I don't think it is worth re-opening the issue, because nobody else reported the same problem.
Aditya has https://github.com/llvm/llvm-project/pull/103688 to fix this more generally in upstream.
I don't think it is worth re-opening the issue, because nobody else reported the same problem.
We'll reopen in case we're able to opportunistically pick up the fix, but ack, we won't make a big deal out of it :)
Landed in upstream.
@appujee Can you backport to llvm-toolchain, llvm-r530567 and llvm-r522817 branches?
Hey, The original (non-reduced) problem still occurs with the r28 beta 1 (28.0.12433566).

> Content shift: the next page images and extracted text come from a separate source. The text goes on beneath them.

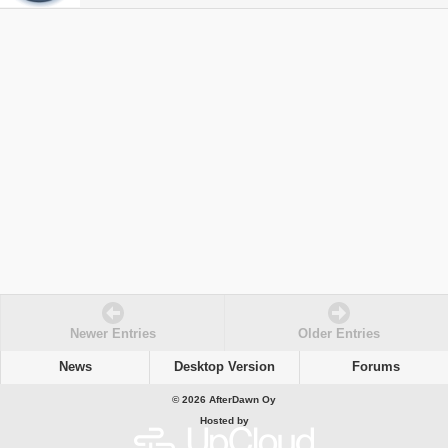
Newer Entries
Older Entries
News
Desktop Version
Forums
© 2026 AfterDawn Oy
Hosted by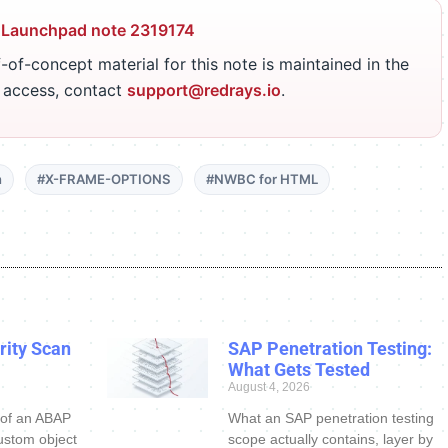
 Launchpad note 2319174
-of-concept material for this note is maintained in the
r access, contact
support@redrays.io
.
n
#X-FRAME-OPTIONS
#NWBC for HTML
ity Scan
SAP Penetration Testing:
What Gets Tested
August 4, 2026
 of an ABAP
What an SAP penetration testing
ustom object
scope actually contains, layer by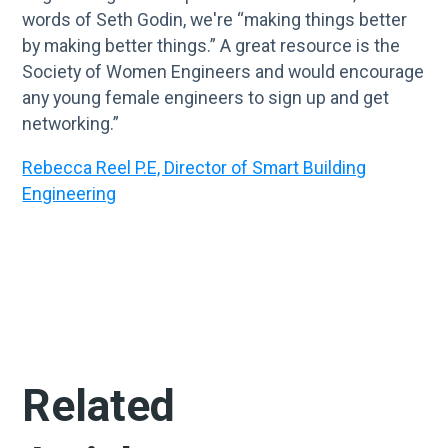
words of Seth Godin, we're “making things better
by making better things.” A great resource is the
Society of Women Engineers and would encourage
any young female engineers to sign up and get
networking.”
Rebecca Reel P.E, Director of Smart Building
Engineering
Related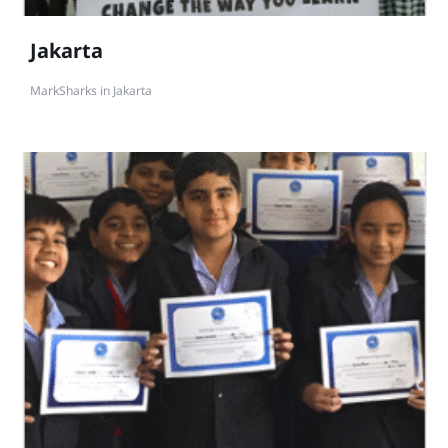
Jakarta
MarkSharks in Jakarta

Just wanted to make sure this is a known thing. And is it not the case that r28 beta 1 was suppose to ship with cherry-picked fix and there are other problems in clang compiler.
No, that's not expected. Thanks for the heads up. @pirama-arumuga-nainar FYI
I think the fix hadn't landed when we picked the toolchain for r28 beta 1, so it doesn't inlcude the cherry-pick r.android.com/3267834. The final release will include the fix.